OpenAI has recently unveiled a new feature called "Predicted Outputs" for its GPT-4o and GPT-4o-mini language models, significantly boosting the speed of AI-assisted text processing.
Initial testing indicates that this new feature delivers substantial speed improvements. Compared to existing models, the response time for code editing is accelerated by two to four times. Large file modifications that previously took around 70 seconds can now be accomplished in approximately 20 seconds. OpenAI has highlighted several key applications, including updating blog posts, iterating on previous responses, and rewriting code within existing files.
The system operates on a straightforward principle: developers can predefine portions of the expected output. This approach is particularly effective for repetitive tasks or minor document modifications, as it significantly reduces the number of new tokens the model needs to generate. OpenAI also notes that as a general guideline, preserving 50% of the output tokens can lead to an approximate 50% reduction in processing time.

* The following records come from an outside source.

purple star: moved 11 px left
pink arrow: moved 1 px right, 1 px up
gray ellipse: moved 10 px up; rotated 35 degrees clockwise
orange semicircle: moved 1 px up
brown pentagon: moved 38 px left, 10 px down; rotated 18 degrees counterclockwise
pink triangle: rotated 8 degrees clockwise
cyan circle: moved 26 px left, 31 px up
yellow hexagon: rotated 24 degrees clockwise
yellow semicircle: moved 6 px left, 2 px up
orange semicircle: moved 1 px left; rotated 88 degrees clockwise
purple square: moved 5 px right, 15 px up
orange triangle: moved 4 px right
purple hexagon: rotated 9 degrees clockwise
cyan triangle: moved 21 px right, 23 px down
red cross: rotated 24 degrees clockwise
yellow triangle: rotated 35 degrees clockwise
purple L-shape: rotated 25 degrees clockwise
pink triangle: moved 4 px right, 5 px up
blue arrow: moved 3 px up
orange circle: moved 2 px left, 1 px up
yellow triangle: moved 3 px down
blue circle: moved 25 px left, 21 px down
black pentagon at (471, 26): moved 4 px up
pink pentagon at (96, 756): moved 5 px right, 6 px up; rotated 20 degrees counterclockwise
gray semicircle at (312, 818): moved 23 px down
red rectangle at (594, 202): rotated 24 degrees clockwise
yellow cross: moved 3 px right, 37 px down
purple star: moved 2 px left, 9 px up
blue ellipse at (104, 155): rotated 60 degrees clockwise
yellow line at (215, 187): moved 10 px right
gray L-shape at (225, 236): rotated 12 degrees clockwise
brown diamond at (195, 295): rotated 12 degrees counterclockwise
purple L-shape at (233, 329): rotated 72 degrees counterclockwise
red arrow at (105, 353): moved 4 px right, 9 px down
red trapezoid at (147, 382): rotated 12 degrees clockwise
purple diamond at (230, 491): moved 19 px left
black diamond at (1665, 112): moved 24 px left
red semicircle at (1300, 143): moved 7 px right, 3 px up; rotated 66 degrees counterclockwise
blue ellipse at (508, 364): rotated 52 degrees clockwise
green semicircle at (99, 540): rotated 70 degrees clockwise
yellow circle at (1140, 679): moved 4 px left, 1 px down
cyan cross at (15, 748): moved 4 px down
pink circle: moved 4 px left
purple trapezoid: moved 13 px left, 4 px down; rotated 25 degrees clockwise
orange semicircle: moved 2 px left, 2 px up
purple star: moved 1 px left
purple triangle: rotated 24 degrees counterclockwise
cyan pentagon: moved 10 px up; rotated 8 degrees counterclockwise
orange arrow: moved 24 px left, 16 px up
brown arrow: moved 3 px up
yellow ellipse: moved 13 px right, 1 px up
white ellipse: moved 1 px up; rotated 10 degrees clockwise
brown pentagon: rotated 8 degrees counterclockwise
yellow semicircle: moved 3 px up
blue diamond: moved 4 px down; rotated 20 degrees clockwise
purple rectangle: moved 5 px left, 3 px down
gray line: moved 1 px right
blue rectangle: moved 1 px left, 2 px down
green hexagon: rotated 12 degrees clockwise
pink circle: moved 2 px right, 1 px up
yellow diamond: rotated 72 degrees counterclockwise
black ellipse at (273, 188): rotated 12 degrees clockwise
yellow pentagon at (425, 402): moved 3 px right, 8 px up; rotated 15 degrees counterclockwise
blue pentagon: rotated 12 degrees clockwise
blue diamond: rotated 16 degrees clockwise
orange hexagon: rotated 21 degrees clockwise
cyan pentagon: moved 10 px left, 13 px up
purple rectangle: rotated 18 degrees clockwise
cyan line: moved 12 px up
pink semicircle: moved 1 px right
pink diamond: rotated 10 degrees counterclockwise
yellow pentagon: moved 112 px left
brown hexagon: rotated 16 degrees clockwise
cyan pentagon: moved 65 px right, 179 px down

However, it is important to recognize that the "Predicted Outputs" feature is not a universal solution. It is best suited for scenarios where predictions closely align with the model's responses. In cases involving the generation of entirely new content, especially where meaningful predictions are challenging, the feature may not perform optimally. OpenAI has successfully tested this functionality across various programming languages, including popular ones like Python, JavaScript, Go, and C++.
Of course, this new feature comes with certain limitations. It is currently limited to the GPT-4o and GPT-4o-mini models and cannot be used in conjunction with advanced API parameters such as multiple outputs or function calls. Therefore, OpenAI recommends developers begin by applying the feature to controlled and predictable tasks to maximize efficiency gains.